(Stored items)
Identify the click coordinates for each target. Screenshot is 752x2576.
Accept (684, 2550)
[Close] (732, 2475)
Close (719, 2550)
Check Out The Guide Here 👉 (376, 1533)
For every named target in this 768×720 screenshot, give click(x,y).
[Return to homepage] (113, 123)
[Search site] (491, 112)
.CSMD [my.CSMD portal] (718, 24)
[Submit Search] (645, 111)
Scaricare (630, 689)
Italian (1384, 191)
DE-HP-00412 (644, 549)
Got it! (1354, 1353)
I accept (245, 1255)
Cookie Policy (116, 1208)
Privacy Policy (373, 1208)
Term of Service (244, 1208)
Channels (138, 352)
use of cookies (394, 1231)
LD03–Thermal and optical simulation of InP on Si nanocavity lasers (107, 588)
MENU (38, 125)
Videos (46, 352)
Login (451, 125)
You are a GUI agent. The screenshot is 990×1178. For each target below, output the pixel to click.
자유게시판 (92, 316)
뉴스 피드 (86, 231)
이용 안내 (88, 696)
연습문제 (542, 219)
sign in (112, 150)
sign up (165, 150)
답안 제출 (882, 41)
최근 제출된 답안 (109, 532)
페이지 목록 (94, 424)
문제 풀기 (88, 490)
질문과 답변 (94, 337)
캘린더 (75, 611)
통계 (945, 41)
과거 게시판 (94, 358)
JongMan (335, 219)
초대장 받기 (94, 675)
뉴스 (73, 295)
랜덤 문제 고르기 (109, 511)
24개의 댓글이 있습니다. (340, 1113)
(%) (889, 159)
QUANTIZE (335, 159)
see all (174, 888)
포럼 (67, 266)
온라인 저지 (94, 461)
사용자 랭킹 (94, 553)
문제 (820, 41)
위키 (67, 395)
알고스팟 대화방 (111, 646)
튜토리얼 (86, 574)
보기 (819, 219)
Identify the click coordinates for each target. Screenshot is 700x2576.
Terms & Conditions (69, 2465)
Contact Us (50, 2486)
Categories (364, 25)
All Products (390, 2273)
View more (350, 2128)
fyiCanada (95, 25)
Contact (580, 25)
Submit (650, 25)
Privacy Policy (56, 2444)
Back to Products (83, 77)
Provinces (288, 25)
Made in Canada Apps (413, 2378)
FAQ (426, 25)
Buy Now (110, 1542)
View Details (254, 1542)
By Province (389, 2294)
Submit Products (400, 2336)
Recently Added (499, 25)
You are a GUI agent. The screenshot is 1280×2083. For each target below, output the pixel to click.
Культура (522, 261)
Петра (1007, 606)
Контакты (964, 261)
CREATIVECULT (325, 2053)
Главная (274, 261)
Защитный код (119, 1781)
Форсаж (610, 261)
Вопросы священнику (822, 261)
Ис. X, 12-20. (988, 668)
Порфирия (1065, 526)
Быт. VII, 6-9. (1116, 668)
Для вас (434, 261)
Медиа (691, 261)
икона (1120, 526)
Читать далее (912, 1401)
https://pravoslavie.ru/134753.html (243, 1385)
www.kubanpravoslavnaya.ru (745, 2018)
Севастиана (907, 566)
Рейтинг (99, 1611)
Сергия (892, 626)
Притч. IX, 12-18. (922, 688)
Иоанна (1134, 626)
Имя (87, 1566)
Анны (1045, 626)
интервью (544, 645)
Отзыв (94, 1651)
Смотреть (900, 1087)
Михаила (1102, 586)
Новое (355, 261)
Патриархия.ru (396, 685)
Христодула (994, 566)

## [YOUR OBJECTIVE]
Please return exactly the lines that run from the line with "Анны (1045, 626)" through the end of the records above, both included, and nothing more.

## [COMPLETED EXERCISE]
Анны (1045, 626)
интервью (544, 645)
Отзыв (94, 1651)
Смотреть (900, 1087)
Михаила (1102, 586)
Новое (355, 261)
Патриархия.ru (396, 685)
Христодула (994, 566)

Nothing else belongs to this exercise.